Perhaps the scariest part of your efforts in resolving non-payment issues is to follow up with the client. But before you pick up the phone, ensure:

  • You aren’t angry or frustrated; this can come through your communication and leave the client feeling defensive
  • You have clear examples of how your project met the SOW guidelines

Be prepared with the next steps

When you speak with the client, you need to be prepared with the next steps. Potential next steps are:

  • You talk about how the project met the SOW and your client decides to pay
  • You enlist the guidance of an attorney to get the money you are owed
  • You start a new contract to be paid for your past work as well as any new work you complete to make adjustments to the project (don’t forget to get a new and approved SOW)
  • You walk away

What to Do in the Future

The best way to ensure you are paid for your work is to have policies you keep to make non-payment a non-issue moving forward. Here are the best practices you can put in place today to ensure you are paid for your work, time, and talent.

It starts with the SOW

Most freelancers start with a contract and then continue to create the SOW with the client. This tactic is backward. The key is to begin with a client-approved Scope of Work and use that information to lock in a quote. Then, it’s time to use that information to guide the contract.

The next most important step in ensuring payment is to live by your Scope of Work for each project. Ideally, you will be involved with the SOW process and your client will lay out exactly what they need in each part of the project. Remember, your SOW should also include how many revisions or additions you are willing to make as a part of the design process as well as your rate for any revisions or additions after that set amount.

Write up the contract

Use your SOW.

Many freelancers don’t have a standard contract they use when signing new clients. There’s a variety of reasons why freelancers do this, one of which is not investing the money into an attorney fee to write one up. However, a standardized contract is simply a must and definitely worth the investment.

When you write up your contract, mirror the SOW as much as possible.
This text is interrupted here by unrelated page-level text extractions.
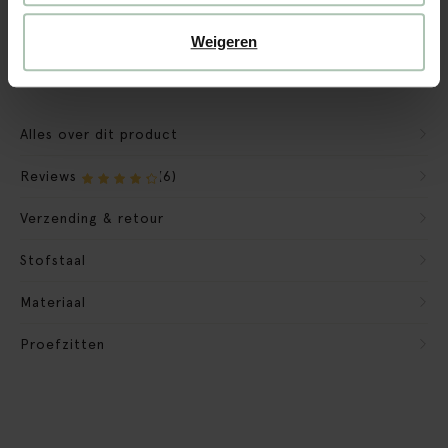
We maken de bank gebruiksklaar
Weigeren
Verpakkingsmateriaal nemen we mee
Banken retourvoorwaarden
Alles over dit product
Reviews
(6)
Verzending & retour
Stofstaal
Materiaal
Proefzitten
Include references to the SOW throughout, including any revision limit or policy.

man reading contract document on laptop

Change your payment policy

Finally, switch up your invoicing so that you are billing by the month or milestone, and not waiting until the end of the project to make all of your money.

Talk in advance with the client about your expectations

Communication is key, and you should be upfront about your payment policy as well as your revision policy before you begin the process. It’s also helpful to note to the client throughout the design and build process how many revisions they have left before your overtime rate kicks in. This ensures everyone is on the same page throughout the time you work together.

Make Your SOW Better

Getting payment, and decreasing your stress, starts with an effective SOW. Clients generally provide a SOW that they believe covers everything in the project, however, it often misses important details like page function or flow of their page or shop. This is where your expertise comes in; make sure you review a SOW and return it to the client with specific questions that will clarify their expectations.

Once you receive answers back, you can complete the SOW and use it to estimate your price for the project. Keep in mind that everything they want to be done should be included in the SOW. There’s a phrase, “if it’s not in the SOW, it’s not included,” that most freelancers live by. It’s a great way to protect yourself from any disagreements that could happen along the way.

Unfortunately, it only takes one time being burned by a client before you make sweeping changes to your contract, SOW, and other policies. Ideally, you can avoid this situation altogether if you implement best practices now.